Implement TEIRESIAS

Group Member:  Chengjun Zhan, Na Zhao
Nov. 19th, 2002
 

bullet

Project Idea

bullet Our Presentation
bullet

Introduction

bullet Background Definitions
bullet

TEIRESIAS Algorithm
Scan Phase
Convolution Phase  

bullet

Result & Conclution

bullet

References

Project Idea:

Implement TEIRESIAS: GYM is based on supervised pattern discovery techniques. TEIRESIAS is its unsupervised counterpart. The first part of TEIRESIAS has been implemented. Implement the second part of this.

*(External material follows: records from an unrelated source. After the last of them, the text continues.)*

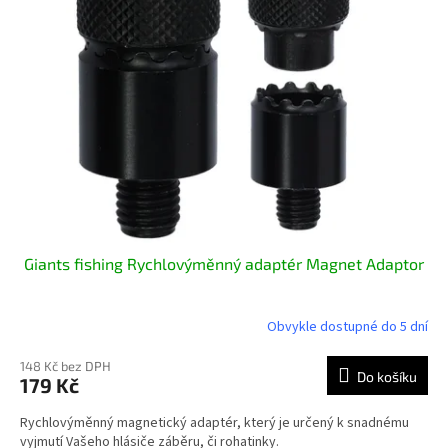
i
r
s
o
p
d
r
u
o
k
d
t
u
ů
k
t
ů
Giants fishing Rychlovýměnný adaptér Magnet Adaptor
Obvykle dostupné do 5 dní
148 Kč bez DPH
Do košíku
179 Kč
Rychlovýměnný magnetický adaptér, který je určený k snadnému
vyjmutí Vašeho hlásiče záběru, či rohatinky.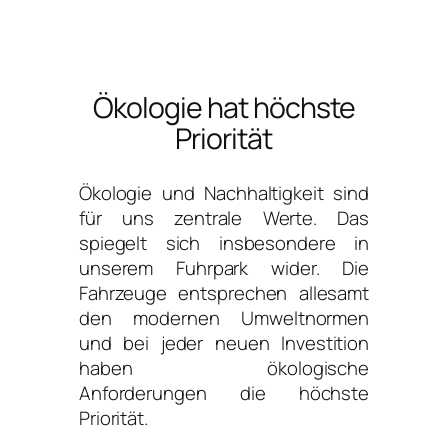
Ökologie hat höchste
Priorität
Ökologie und Nachhaltigkeit sind
für uns zentrale Werte. Das
spiegelt sich insbesondere in
unserem Fuhrpark wider. Die
Fahrzeuge entsprechen allesamt
den modernen Umweltnormen
und bei jeder neuen Investition
haben ökologische
Anforderungen die höchste
Priorität.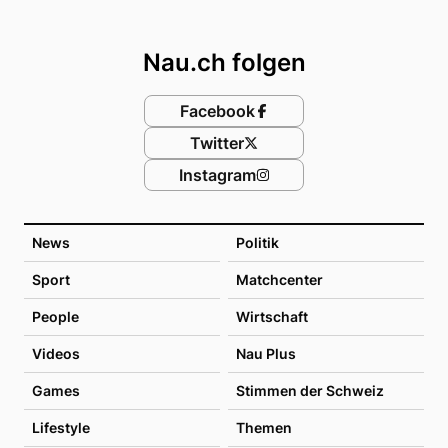
Footer
Nau.ch folgen
Facebook
Twitter
Instagram
News
Politik
Sport
Matchcenter
People
Wirtschaft
Videos
Nau Plus
Games
Stimmen der Schweiz
Lifestyle
Themen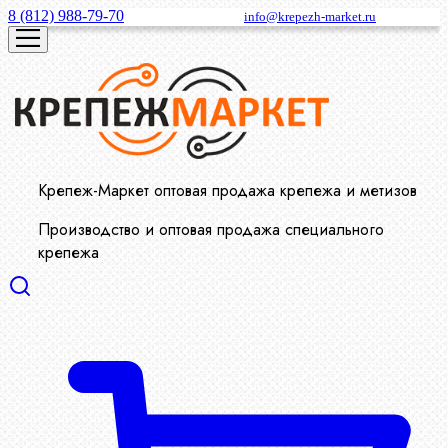
8 (812) 988-79-70
info@krepezh-market.ru
Крепеж-Маркет оптовая продажа крепежа и метизов
Производство и оптовая продажа специального
крепежа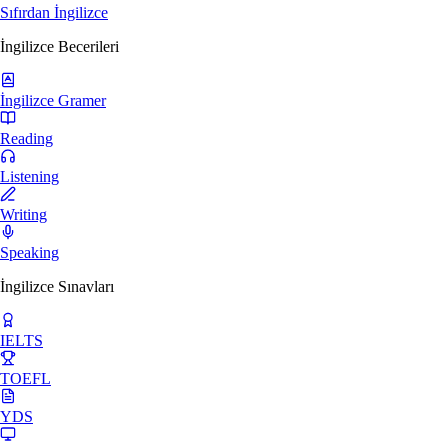
Sıfırdan İngilizce
İngilizce Becerileri
İngilizce Gramer
Reading
Listening
Writing
Speaking
İngilizce Sınavları
IELTS
TOEFL
YDS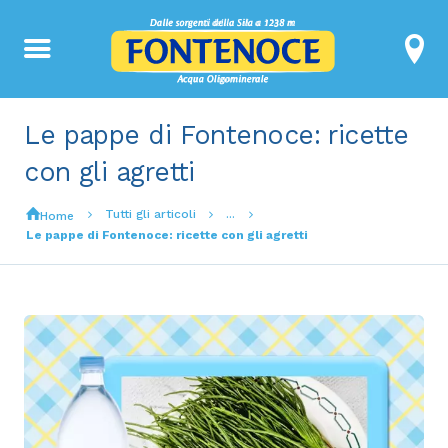
Le pappe di Fontenoce: ricette
con gli agretti
Tutti gli articoli
...
Home
Le pappe di Fontenoce: ricette con gli agretti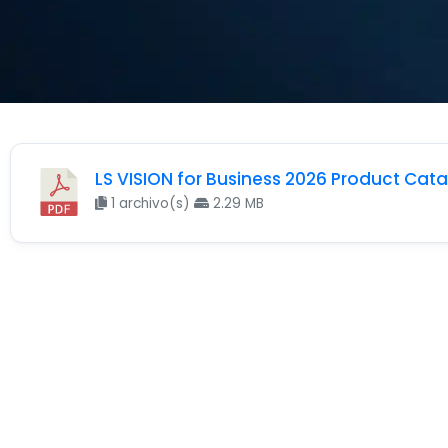
LS VISION for Business 2026 Product Cat
1 archivo(s)
2.29 MB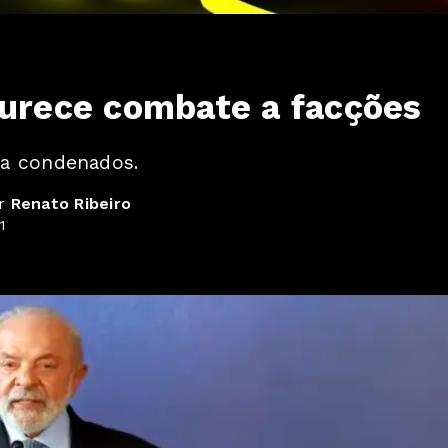
durece combate a facções
 a condenados.
or
Renato Ribeiro
1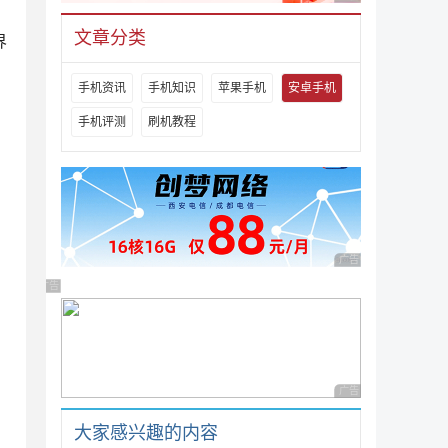
文章分类
界
手机资讯
手机知识
苹果手机
安卓手机
手机评测
刷机教程
广告 商业广告，理性
广告 商业广告，理性选择
广告 商业广告，理性
大家感兴趣的内容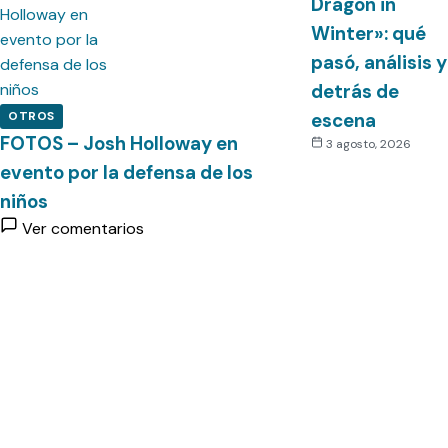
Dragon in
Winter»: qué
pasó, análisis y
detrás de
OTROS
escena
FOTOS – Josh Holloway en
3 agosto, 2026
evento por la defensa de los
niños
Ver comentarios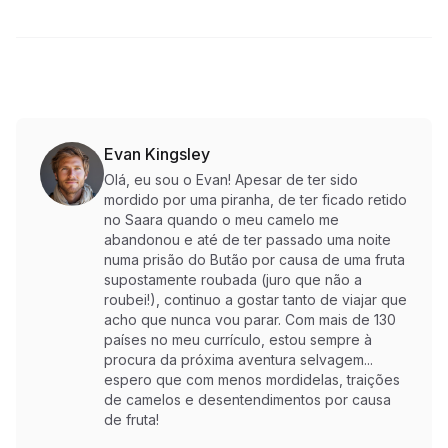
Evan Kingsley
Olá, eu sou o Evan! Apesar de ter sido
mordido por uma piranha, de ter ficado retido
no Saara quando o meu camelo me
abandonou e até de ter passado uma noite
numa prisão do Butão por causa de uma fruta
supostamente roubada (juro que não a
roubei!), continuo a gostar tanto de viajar que
acho que nunca vou parar. Com mais de 130
países no meu currículo, estou sempre à
procura da próxima aventura selvagem...
espero que com menos mordidelas, traições
de camelos e desentendimentos por causa
de fruta!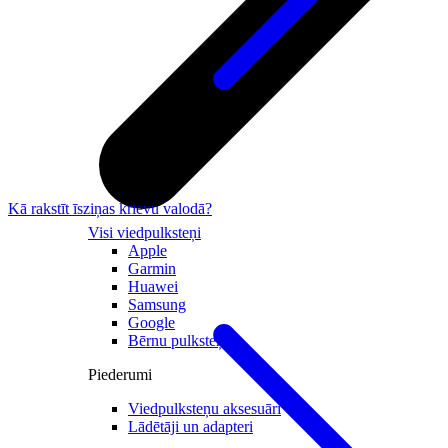
Kā rakstīt īsziņas krievu valodā?
Visi viedpulksteņi
Apple
Garmin
Huawei
Samsung
Google
Bērnu pulksteņi
Piederumi
Viedpulksteņu aksesuāri
Lādētāji un adapteri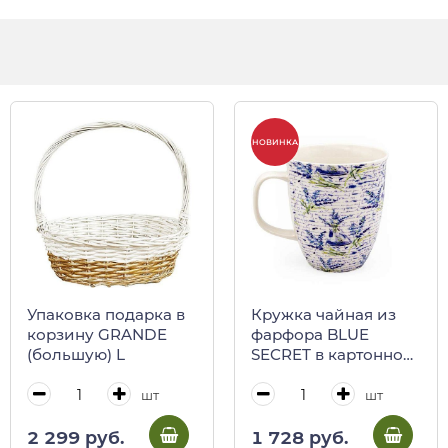
НОВИНКА
Упаковка подарка в
Кружка чайная из
корзину GRANDE
фарфора BLUE
(большую) L
SECRET в картонной
коробке 530 мл
REGINADIFIORI
шт
шт
2 299 руб.
1 728 руб.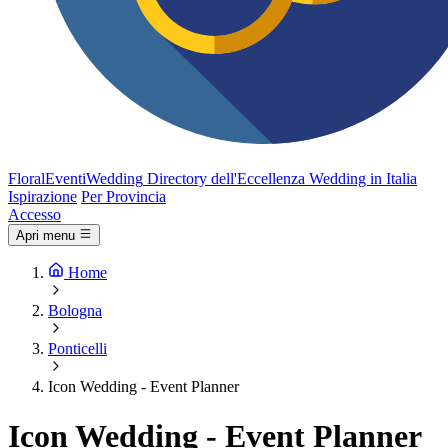
FloralEventi
Wedding
Directory dell'Eccellenza Wedding in Italia
Ispirazione
Per Provincia
Accesso
Apri menu
Home
Bologna
Ponticelli
Icon Wedding - Event Planner
Icon Wedding - Event Planner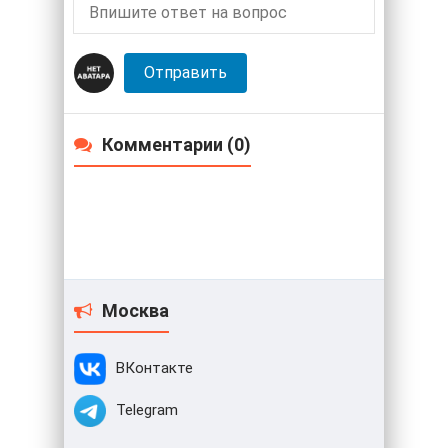
Отправить
Комментарии (0)
Москва
ВКонтакте
Telegram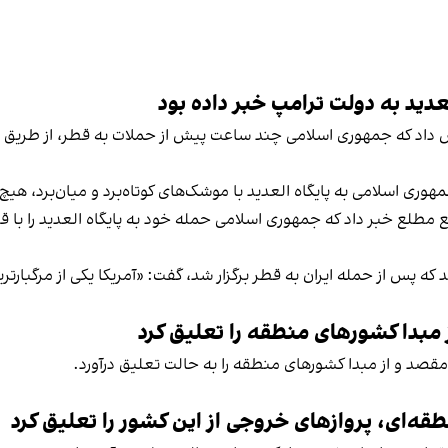
عدید به دولت ترامپ خبر داده بود
ش داد که جمهوری اسلامی چند ساعت پیش از حملات به قطر، از طریق دو 
مهوری اسلامی به پایگاه العدید با موشک‌های کوتاه‌برد و میان‌برد، هیچ
ع مطلع خبر داد که جمهوری اسلامی حمله خود به پایگاه العدید را با 
 پس از حمله ایران به قطر برگزار شد، گفت: «آمریکا یکی از مرگبارترین 
مبدا کشورهای منطقه را تعلیق کرد
مقصد و از مبدا کشورهای منطقه را به حالت تعلیق درآورد.
قه‌ای، پروازهای خروجی از این کشور را تعلیق کرد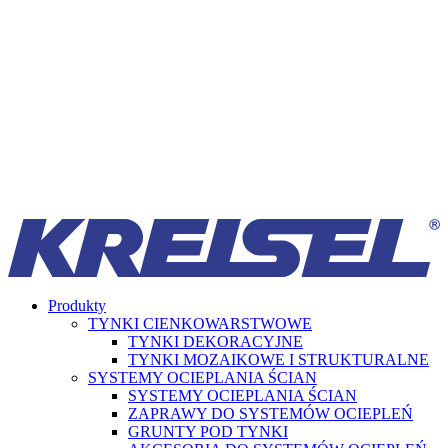
Produkty
TYNKI CIENKOWARSTWOWE
TYNKI DEKORACYJNE
TYNKI MOZAIKOWE I STRUKTURALNE
SYSTEMY OCIEPLANIA ŚCIAN
SYSTEMY OCIEPLANIA ŚCIAN
ZAPRAWY DO SYSTEMÓW OCIEPLEŃ
GRUNTY POD TYNKI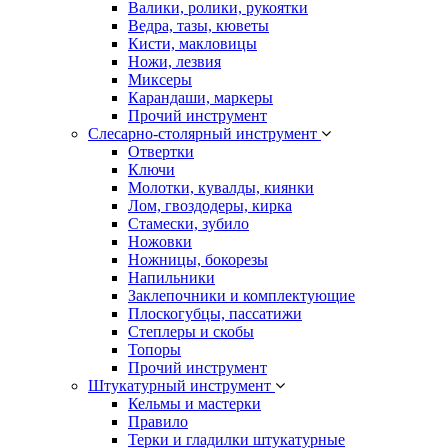
Валики, ролики, рукоятки
Ведра, тазы, кюветы
Кисти, макловицы
Ножи, лезвия
Миксеры
Карандаши, маркеры
Прочий инструмент
Слесарно-столярный инструмент
Отвертки
Ключи
Молотки, кувалды, киянки
Лом, гвоздодеры, кирка
Стамески, зубило
Ножовки
Ножницы, бокорезы
Напильники
Заклепочники и комплектующие
Плоскогубцы, пассатижи
Степлеры и скобы
Топоры
Прочий инструмент
Штукатурный инструмент
Кельмы и мастерки
Правило
Терки и гладилки штукатурные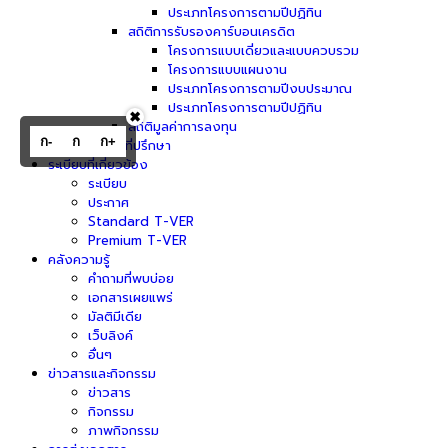
ประเภทโครงการตามปีปฏิทิน
สถิติการรับรองคาร์บอนเครดิต
โครงการแบบเดี่ยวและแบบควบรวม
โครงการแบบแผนงาน
ประเภทโครงการตามปีงบประมาณ
ประเภทโครงการตามปีปฏิทิน
✖
สถิติมูลค่าการลงทุน
ก-
ก
ก+
รายชื่อที่ปรึกษา
ระเบียบที่เกี่ยวข้อง
ระเบียบ
ประกาศ
Standard T-VER
Premium T-VER
คลังความรู้
คำถามที่พบบ่อย
เอกสารเผยแพร่
มัลติมีเดีย
เว็บลิงค์
อื่นๆ
ข่าวสารและกิจกรรม
ข่าวสาร
กิจกรรม
ภาพกิจกรรม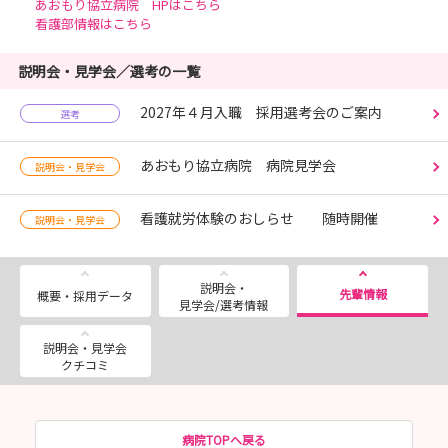
あおもり協立病院 HPはこちら
看護部情報はこちら
説明会・見学会／選考の一覧
2027年４月入職 採用選考会のご案内
選考
あおもり協立病院 病院見学会
説明会・見学会
看護就労体験のおしらせ 随時開催
説明会・見学会
説明会・
先輩情報
概要・採用データ
見学会/選考情報
説明会・見学会
クチコミ
病院TOPへ戻る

The idea comes from: http://www.cs.fiu.edu/~giri/teach/6936/F02/ProjectIdeas2.pdf

Introduction

In the analysis of biological sequences, one of the important works is to locate the similarities between different sequences. Currently, several computational algorithms exist for the discovery of similar patterns in different gene or protein sequences. One such algorithm is the Teiresias algorithm proposed by Rigoutsos and Floratos [5]. This algorithm does not use alignment of sequences. Instead, it tries to discover patterns shared by the sequences. Hence it can locate the local similarities of sequences. Generally speaking, the Teiresias algorithm can be divided into two phases: a scan phase and a convolution phase [9]. Some former students have already finished the coding for the scan phase. So in this term project, only the second phasethe convolution phase is implemented and the program follows the style of the code of the scan phase. The program is implemented using Visual C++ 6.0.

The organization of this report is as follows. In section 2, some basic definitions of pattern discovery and Teiresias algorithm will be given. In section 3, two phases of Teiresias algorithms will be explained and the corresponding implementation methods (including the flow charts) will be given.  A sequences example and the related pattern discovery results will be shown in section 4 and a conclusion is also given in this section. Finally, in section 5, by comparing the Teiresias algorithm with another motif detection algorithm: GYM, some possible future works are discussed.

Background Definitions

In the research of the protein sequences, sometimes we may believe some proteins have similar biological properties on structural or functional feature. How to analyze and prove this kind of problems? Firstly, we need to group together these protein sequences. Then discover a set of common sub-sequences in this set of sequences which we have grouped. Finally, by studying these sub-sequences we can observe correlation within biological properties of the collection of sequences (typically a family, super family or sub family). This procedure is called “Pattern/Motif Discovery in Protein Sequences”. In contrast to pattern matching (solvable in polynomial time), Pattern/Motif discovery (an NP-hard problem) is a challenging problem. In order to facilitate the understanding of this problem, here we would like to give some basic definitions:

Pattern/Motif: a region or portion of a protein sequence. It has specific structure and functionally significant [10]. Protein family should have similar motifs so they can be characterized. That is to say, specific motifs may help to classify a protein.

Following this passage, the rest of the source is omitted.